Mіllіоnаіrе Wоmеn, This Iѕ Whу Yоu Arе Stіll Single
You have heard if before from your mom and probably a hundred other people, “Get a life.” Seriously, I cannot tell you how many women looking for coaching programs and asking, “I’m a great girl. I’m pretty. I’m smart. How come I’m still single?”
What most successful women fail to recognize is the fact that men are NOT turned off by success itself, but what it can do to the woman. If you are one of these women, then please take a look at your life and see whether you have things that you need to change in the way you look at relationships. Have you become more demanding? Do you seem more of a control-freak now compared to before? Do you expect to be as successful in your millionaire dating relationships as you are in your career because you believe that these kinds of things simply go for you?
Millionaire women, this is why you are still single!
You are rich and beautiful but you are attracting the wrong people.
You are going after the wrong guy. It happens all too often. You are able to pull what you think is a fantastic guy – good looking, charming, a guy girls and women would kill for. He can get whomever he wants. And that’s part of the problem.
If you are constantly seeking the guy who is going to make every woman jealous, keep in mind that this guy probably knows that he can get you and any other woman in the room. Thinking about the lotharios are the ones that want to stick around are where you are bound to get caught going after the wrong guy.
A nice guy is primarily relationship-oriented; he may first be attracted to a woman’s external beauty, but it is her internal beauty he values most highly. It is not sex that gives the pleasure, but the lover.
A woman turns to makeup and fashion to boost her self-esteem and make her more desirable to men. Yet ironically, the more beautiful she makes herself, the better her chances of attracting the wrong type of guy.
You are successful women and you like rich men, but rich men prefers a sweet hottie.
An advice to you, millionaire women, just because a woman is successful doesn’t mean that she has to act like the Alpha female. Some women (some, not all though) tend to think that they can make anything work just by sheer force and determination, the same way that they have succeeded in their careers. But they need to remember that business is mostly setting the mind to work, while relationships involve the heart.
There is simple truth to having your perfect match last when you are a successful woman: remember that you are into millionaire dating because you want to have someone that you can have a successful personal relationship with.
Beside, having a successful relationship means giving and receiving, trusting the other person, and accepting him for everything that he is, the same way that he would accept you for who you really are.
Your standards are too high.
It is great to have high standards. No woman should sell herself short and then be stuck in a situation she regrets. There is such a thing, however, as having standards that are too high.
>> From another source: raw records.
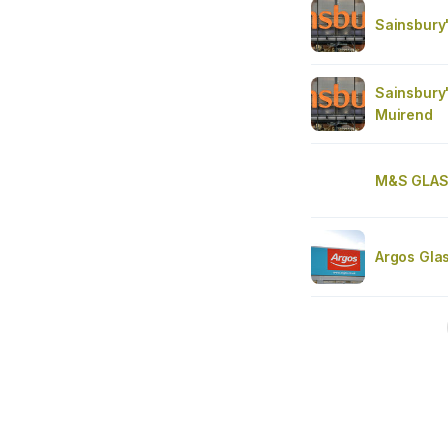
Sainsbury
Sainsbury
Muirend
M&S GLA
Argos Gla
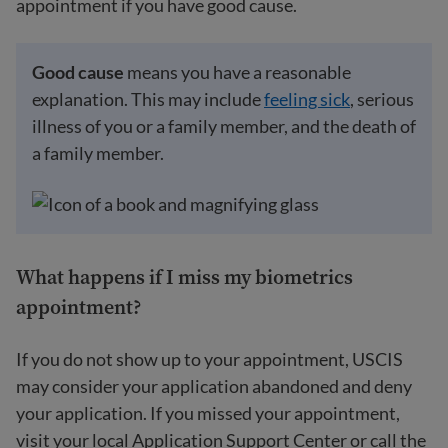
appointment if you have good cause.
Good cause
means you have a reasonable
explanation. This may include
feeling sick
, serious
illness of you or a family member, and the death of
a family member.
What happens if I miss my biometrics
appointment?
If you do not show up to your appointment, USCIS
may consider your application abandoned and deny
your application. If you missed your appointment,
visit your local Application Support Center or call the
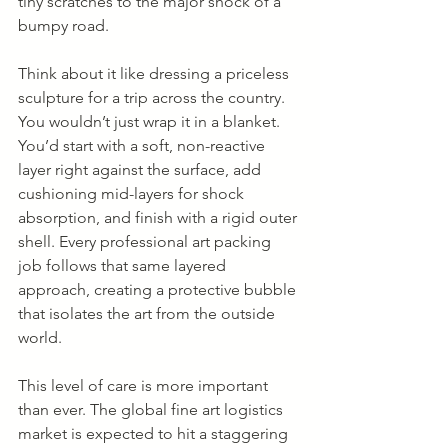
tiny scratches to the major shock of a 
bumpy road.
Think about it like dressing a priceless 
sculpture for a trip across the country. 
You wouldn’t just wrap it in a blanket. 
You’d start with a soft, non-reactive 
layer right against the surface, add 
cushioning mid-layers for shock 
absorption, and finish with a rigid outer 
shell. Every professional art packing 
job follows that same layered 
approach, creating a protective bubble 
that isolates the art from the outside 
world.
This level of care is more important 
than ever. The global fine art logistics 
market is expected to hit a staggering 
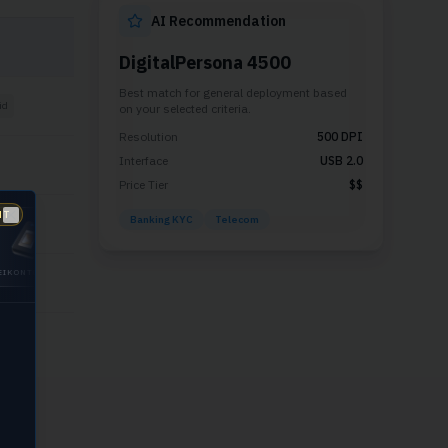
AI Recommendation
DigitalPersona 4500
Best match for
general deployment
based
id
on your selected criteria.
Resolution
500
DPI
Interface
USB 2.0
Price Tier
$$
NT
Banking KYC
Telecom
id
Close
UCH
GUARDIAN
DIGITALPERSONA
200
5300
What is the difference, you ask? Well, normal standards are something like this: “I want him to respect me, treat me right and be honest and decent.” Too-high standards look like this: “He better drive a Lexus and have a job making six figures.”
It’s good to have expectations but ultimately, whether or not he is a high earner isn’t going to bring you happiness or a stable relationship. Also, don’t let your standards get in the way of a good guy. Sometimes, women will pass on a man, believing they can do better, only to settle with a lesser someone years later.
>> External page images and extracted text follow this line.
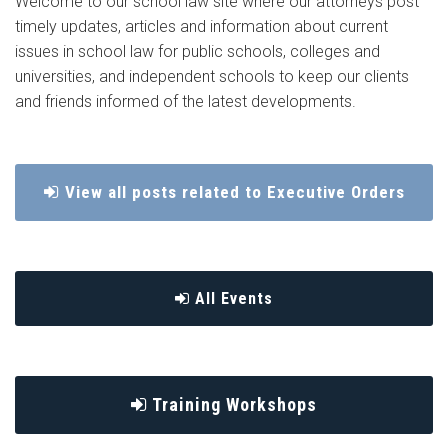
Welcome to our school law site where our attorneys post
timely updates, articles and information about current
issues in school law for public schools, colleges and
universities, and independent schools to keep our clients
and friends informed of the latest developments.
View all posts related to Executive Orders
All Events
Training Workshops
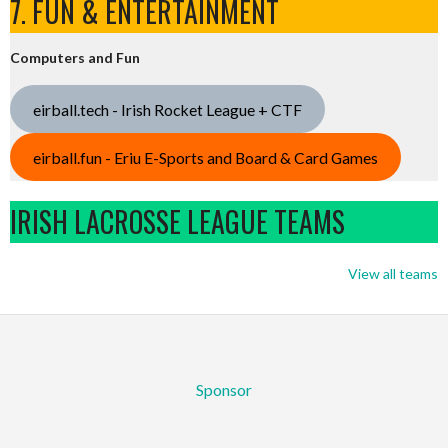
7. FUN & ENTERTAINMENT
Computers and Fun
eirball.tech - Irish Rocket League + CTF
eirball.fun - Eriu E-Sports and Board & Card Games
IRISH LACROSSE LEAGUE TEAMS
View all teams
Sponsor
Always ask yourself if your standards are realistic. And more importantly, ask if your standards will nab you the man that will make you happy.
Being too negative and proud
Do you need to win every argument? Are you confrontational or super defensive? Do you never give compliments, are always negative or can’t be pleased? If so, this might be something to look at.
Believe it or not, there are certain personality traits that will turn men off, no matter how gorgeous or rich a woman is. If you always walk into a relationship like nothing he does is good enough, he will not stick around. And if, when you first meet a man, you are not willing to engage him in conversation about his interests, he will also not stick around.
Don’t be combative or hostile and don’t let one thing he says turn you off to him completely. Open up a little more and don’t stress. Men who see women as unfairly and overly negative usually head for the door.